Joseph Arrington Jr. was born in the tiny Temple/Killeen-area town of Rogers (also the hometown of dance legend Alvin Ailey) and raised in the all-Black town of McNair, 4 miles north of Baytown. There he attended the community’s segregated George Washington Carver High School, where he was Mister Everything: a football player and hurdler on a state championship track team; a trombone player in the band; and student body president, all in addition to commanding stages with his words, both spoken and sung, and his athletic dance moves.

Arrington was a natural-born, all-around performer.

While the hit records would be slow in coming, Arrington vaulted straight into the upper echelons of the recording industry even before he got out of high school. During his junior year, he entered a talent show in Houston and defeated eventual “I Can See Clearly Now” singer Johnny Nash and Hubert Laws, a jazz and classical flautist who would become a National Endowment for the Arts-designated Jazz Master.

Arrington’s winning performance was telling—it was his rendition of a part-sung, part-orated comedy routine called “It’s in the Book.” The 17-year-old boy would become the man: After years of trying and failing to make a hit single singing more traditionally, he would fall back on this formula and make it his own.

First prize in that contest was $300 and a week’s stay in Harlem, where Arrington entered the weekly Amateur Night talent show at the Apollo Theater. He won it four weeks in a row. Break followed break and by the time he was 19 years old, he’d adopted his “Joe Tex” stage name and signed with King Records, where he was labelmates with the man who would become his rival: James Brown.

While his amazing performances made him a popular live attraction, it took a decade for him to score a hit: 1964’s “Hold What You’ve Got,” a deeply soulful meditation on romantic gratitude and basic decency. From then until the late ’60s, Tex was ever-present on the charts, highlighted by soul jams like “Show Me” and the good-time jam “Skinny Legs and All.”

In “Men Are Gettin’ Scarce,” Tex humorously evokes Juneteenth in a spoken-word section: “She reminds me of them folks up in Navasota, Texas, eatin’ barbecue and drinkin’ red soda water on the 19th of June. Look here, give me a piece of that barbecue, and kiss me with your greasy mouth.”

According to pop critic and soul music scholar Peter Guralnick, soul music died upon the assassination of Martin Luther King. “Soul was the music of hope and the product of a hopeful era, and I think the worst aspect of its decline was the climate of distrust that arose after the death of Dr.

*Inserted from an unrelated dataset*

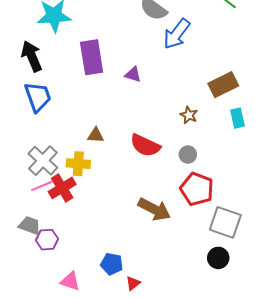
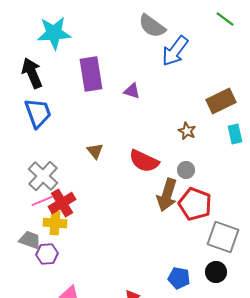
brown triangle: (96, 135) -> (95, 151), turned 48
yellow cross: (78, 164) -> (55, 223), moved
brown arrow: (154, 209) -> (167, 195), moved, turned 80
blue pentagon: (112, 264) -> (179, 278), moved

King,” he once said.

It appeared to affect Tex’s career. The hits slowed to a trickle in 1969 and 1970, and “I Gotcha,” Tex’s comeback hit of 1971, was a chunky pounder of a funk song. (Later deployed to memorable effect in Quentin Tarantino’s Reservoir Dogs.)

By this time Tex had settled on a ranch outside of Navasota and had become a disciple of the Nation of Islam. He took the name Yusuff Hazziez and stopped performing, instead preaching the word of his new faith. After requesting permission from the Nation of Islam to resume performing, the singer had one more comeback in him with a novelty song mocking a disco dance trend, “Ain’t Gonna Bump No More (With No Big Fat Woman)” in 1977.

Sadly, after decades of temperance, Tex succumbed to drugs and alcohol in his final years. As smart as he was, he was no businessman, and he was drowning in debt, fueling his addictive shame spiral. Aside from his family, the abiding joy in his life was his love of the Houston Oilers, one of whom was praised in Tex’s final recording: “Here Come Number 34 (Do the Earl Campbell).”

Days after nearly drowning in his swimming pool, Tex died of a heart attack on Aug. 13, 1982. He was 47.

“It’s been nice here, man, a lot of ups and downs, the way life is, but I’ve enjoyed this life,” Tex told Guralnick in his final years. “I was glad that I was able to come up out of creation and look all around and see a little bit, grass and trees and cars, fish and steaks, potatoes. … And I thank God for that. I’m thankful that he let me get up and walk around and take a look around here, ’cause this is nice.”